Overall, Winn appeared in 161 games, mostly as a reliever. He won 12 games and had 10 saves, with the 1985 to 1987 seasons becoming his best work as he appeared in 136 games, worked 257.2 innings and finished 42 games. He struck out 159 batters in his career.

And to think it all started with a rubber ball thrown at a garage door.

“I remember my mom gave me 20 bucks for the tryout and said, ‘See you later,’” Winn said.

At the time, Winn was living in California as the son of a Navy man.

So when the family relocated to the Ozarks, to Clever, an rural community about 15 miles southwest of Springfield, Winn was a teenager who wanted to keep challenging himself.

He played his junior and senior seasons at Clever, also joining the basketball team, and then helped Republic win the American Legion state title.

“I was good enough to make the team, and we had a good team. We gathered everybody’s best player from every town,” Winn said. “That’s when I got noticed by scouts.”

His best decision was attending college. At John Brown in Siloam Springs, Ark., Winn worked his tail off in order to soar in the minds of old-school baseball scouts.

“The coach there really helped me,” Winn said. “He brought me along slowly. We had a starting staff there when I was a freshman. So I was one of the guys who could just sit back and watch.”

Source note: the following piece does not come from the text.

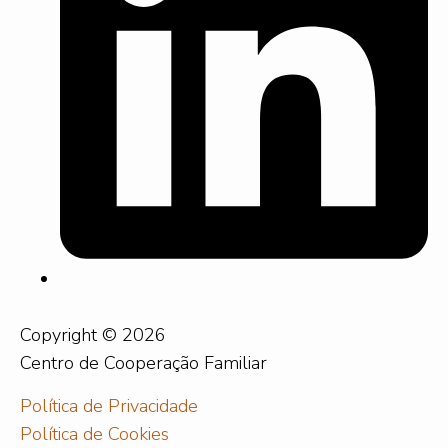
Copyright © 2026
Centro de Cooperação Familiar
Política de Privacidade
Política de Cookies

Well, more accurately, he took mental notes. Winn built up his body and arm, and was throwing his fastball in the low 90s by the time he was a junior. He also developed a quality slider.

“That’s when scouts started coming around,” Winn said. “John Brown didn’t attract a lot of people to our games. So when you saw every scout from every team watching with a radar gun – that’s when I knew I was going to get drafted.”

Drafted in 1981, his career took off two years later. That season, he was assigned to Triple-A Hawaii – yes, Hawaii – and became big-league ready.

Winn made his debut against the Houston Astros in what became a 10-8 victory. The Pirates trailed 7-2 after three innings, scored four in the fourth and then brought in Winn, whose two innings calmed the storm and allowed Pittsburgh time to work for the win.

Over the next several seasons, even with a sore arm bothering him, Winn never refused to enter a game.

“I didn’t even think of turning down a call from the bullpen,” Winn said, emphasizing that no injury or pain was about to keep him out of the game. “I did everything I wanted to do. It was great being in the big leagues. A blast.”